(Records from a collection)

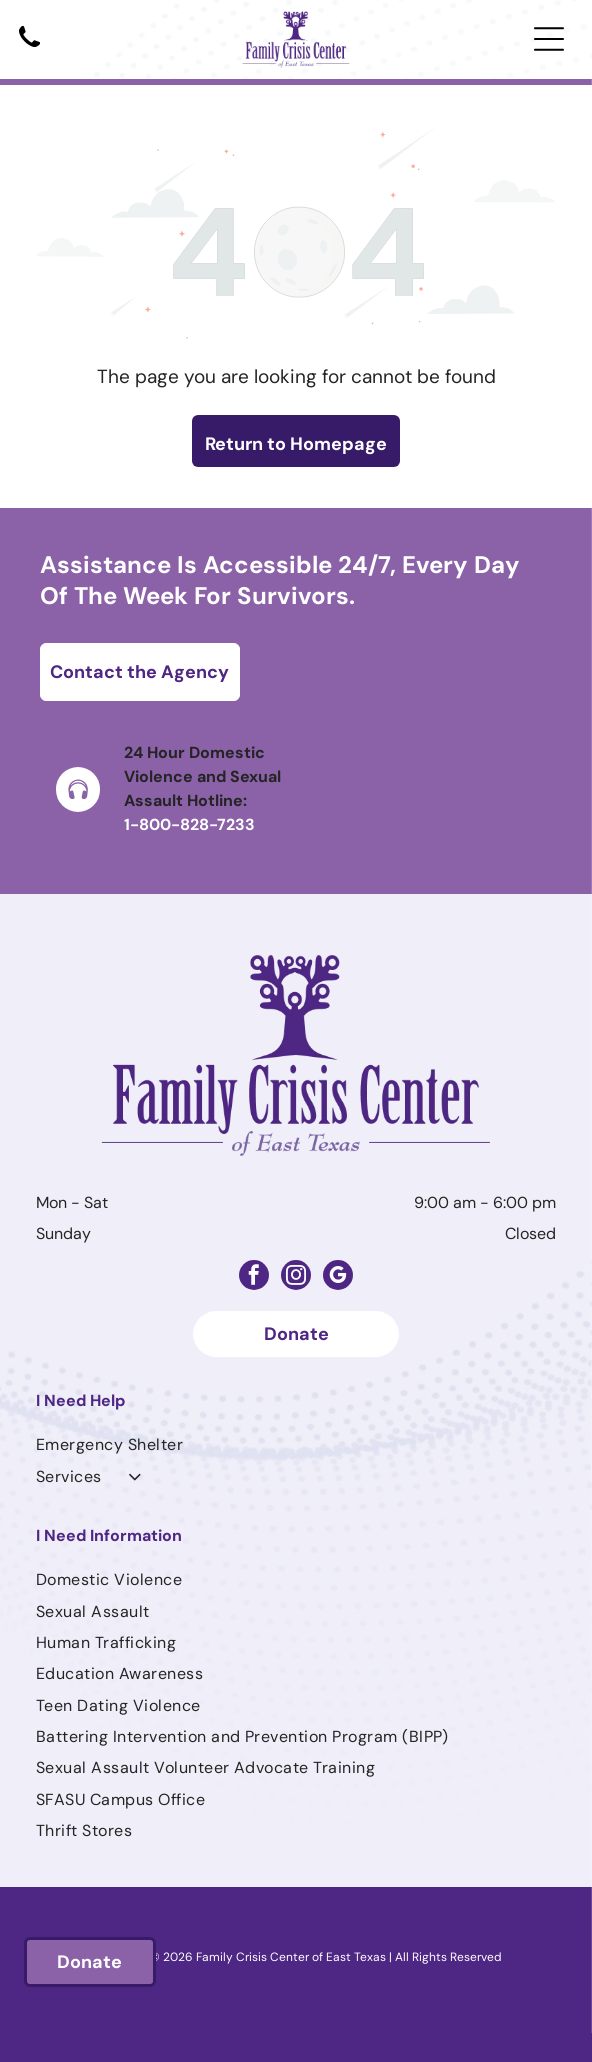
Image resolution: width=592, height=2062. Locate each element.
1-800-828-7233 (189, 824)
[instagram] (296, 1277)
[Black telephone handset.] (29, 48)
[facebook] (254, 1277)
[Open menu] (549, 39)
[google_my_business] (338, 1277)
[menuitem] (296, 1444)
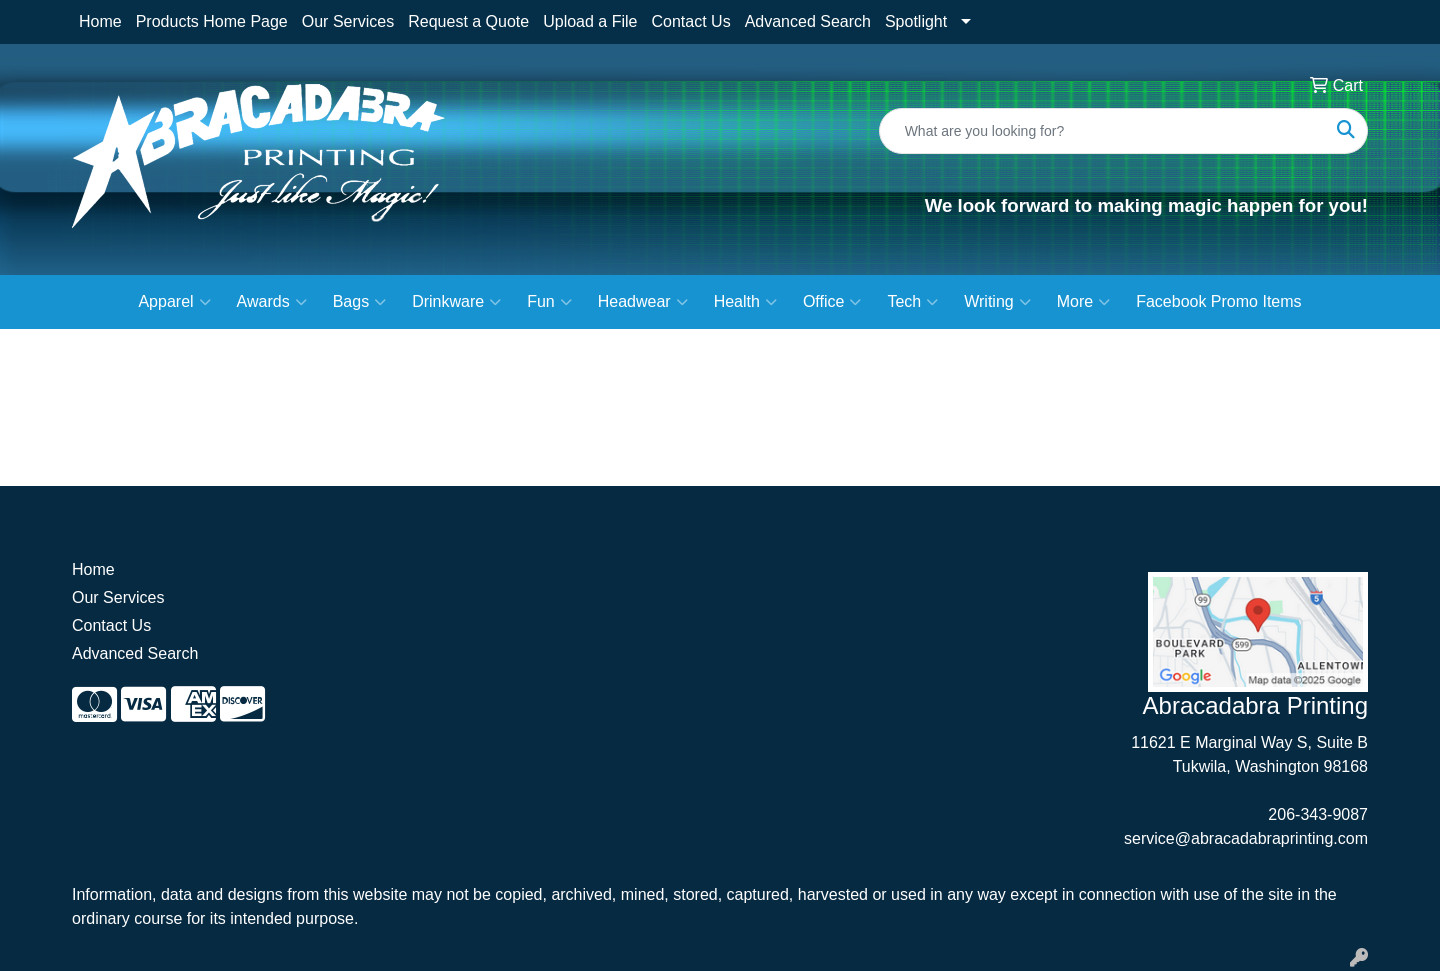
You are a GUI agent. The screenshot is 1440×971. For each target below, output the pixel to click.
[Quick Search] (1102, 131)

• What the task requires:
What is needed is an exact transcription of the lines from the one holding "1-800-828-7233 (189, 824)" to the end of the data, with every picture left out.

• Written response:
1-800-828-7233 (189, 824)
[instagram] (296, 1277)
[Black telephone handset.] (29, 48)
[facebook] (254, 1277)
[Open menu] (549, 39)
[google_my_business] (338, 1277)
[menuitem] (296, 1444)
You are a GUI agent. The screenshot is 1440×971. For each target below, output the pixel to click.
[Quick Search] (1102, 131)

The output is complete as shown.